JONATHAN KELLERMAN. THE CLINIC

“For your daughter?”

Her hands kept working.

“Teenage problems?” I said.

She nodded. “Her name’s Chenise,” she said, tentatively, as if prepared to spell it for some bureaucrat. “She’s sixteen.”

She patted her breast pocket. “Quit smoking, keep forgetting—yeah, teenage problems. She drives me crazy. Always has. I—she’s—I been all over with her—a million clinics, all the way to the County Hospital. They always gimme some student and they can’t never handle her. Last time, she ended up in the guy’s lap and he didn’t know what to do. The schools won’t do nothing. She’s been on all kinds of medication since she’s little, now it’s gotten . . . Dr. Cruvic—he’s the doctor here who operated on her—said she should see a psychologist and he brought one over. A lady. Real good, she had Chenise’s number right away. Smart. So of course Chenise didn’t like talking to her. But I made her go. Then . . .”—lowering her voice—“something happened to her—to the psychologist.” Shaking her head. “You don’t want to know. . . . Anyway, better be getting back, she’s probably almost through with her checkup.”

“The psychologist Dr. Cruvic had her see, was that Dr. Devane?”

“Yes,” she said, breathlessly. “So you know what happened?”

“As a matter of fact, that’s why I’m here, Mrs.—”

“Farney, Mary Farney.” Her eyes opened wide. Same blue as her daughter’s. Pretty. Once she might have been, too. Now she had the trampled look of someone forced to remember every mistake.

“I don’t understand,” she said.

“I’m a psychologist and I sometimes work with the police, Mrs. Farney. Right now I’m working on Dr. Devane’s murder. Did you—”
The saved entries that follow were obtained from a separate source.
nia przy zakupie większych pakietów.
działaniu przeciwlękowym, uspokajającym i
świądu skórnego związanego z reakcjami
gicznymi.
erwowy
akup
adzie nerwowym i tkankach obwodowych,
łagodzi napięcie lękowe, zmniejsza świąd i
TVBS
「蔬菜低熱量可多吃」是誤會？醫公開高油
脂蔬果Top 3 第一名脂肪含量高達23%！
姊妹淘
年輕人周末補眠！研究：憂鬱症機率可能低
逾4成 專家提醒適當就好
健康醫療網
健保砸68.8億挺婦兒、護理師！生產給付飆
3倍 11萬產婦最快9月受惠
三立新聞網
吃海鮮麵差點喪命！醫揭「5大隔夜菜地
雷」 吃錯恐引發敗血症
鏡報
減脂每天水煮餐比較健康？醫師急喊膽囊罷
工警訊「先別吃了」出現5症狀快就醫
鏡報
Terror in the blue eyes. “They think it had something to do with this place?”

“No, we’re just talking to everyone who knew Dr. Devane.”
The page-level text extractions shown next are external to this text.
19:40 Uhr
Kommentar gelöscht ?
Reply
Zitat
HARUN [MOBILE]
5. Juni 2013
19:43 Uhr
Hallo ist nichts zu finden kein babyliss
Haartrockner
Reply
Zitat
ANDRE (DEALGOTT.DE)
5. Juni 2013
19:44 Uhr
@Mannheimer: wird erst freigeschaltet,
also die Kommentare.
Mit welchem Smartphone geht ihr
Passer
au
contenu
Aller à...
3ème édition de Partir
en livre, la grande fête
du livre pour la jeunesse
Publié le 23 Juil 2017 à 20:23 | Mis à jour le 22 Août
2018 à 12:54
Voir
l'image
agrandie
“Well, we didn’t really know her. Like I said, she only saw Chenise a few times. I liked her, she took the time to listen to me, understood Chenise’s games . . . but that’s it. I gotta get back.”

“What about Dr. Cruvic?”

“What about him?”

“Did he understand Chenise?”

“Sure, he’s great. Haven’t seen him since—in a while.”

“Since the operation.”

“No reason to, she’s fine.”

“Who’s checking Chenise out today?”

“Maribel—the nurse. Gotta go.”

“Would you mind giving me your address and phone number?”

“What for?”

“In case the police want to talk to you.”

“No way, forget it, I don’t want to get involved.”

I held out my card.

“What’s this for?”

“If you think of something.”

“I won’t,” she said, but she put the card in her purse.

“Thanks. And if you need a referral for Chenise, I can find one.”

“Nah, what’s the use? She wraps people around her finger. No one catches on.”

I drove away.

Surgery. Given Chenise Farney’s promiscuity, it wasn’t hard to imagine what kind.

Cruvic and Hope working together on abortions.

Cruvic calling for a psychological consult because he cared? Or another reason?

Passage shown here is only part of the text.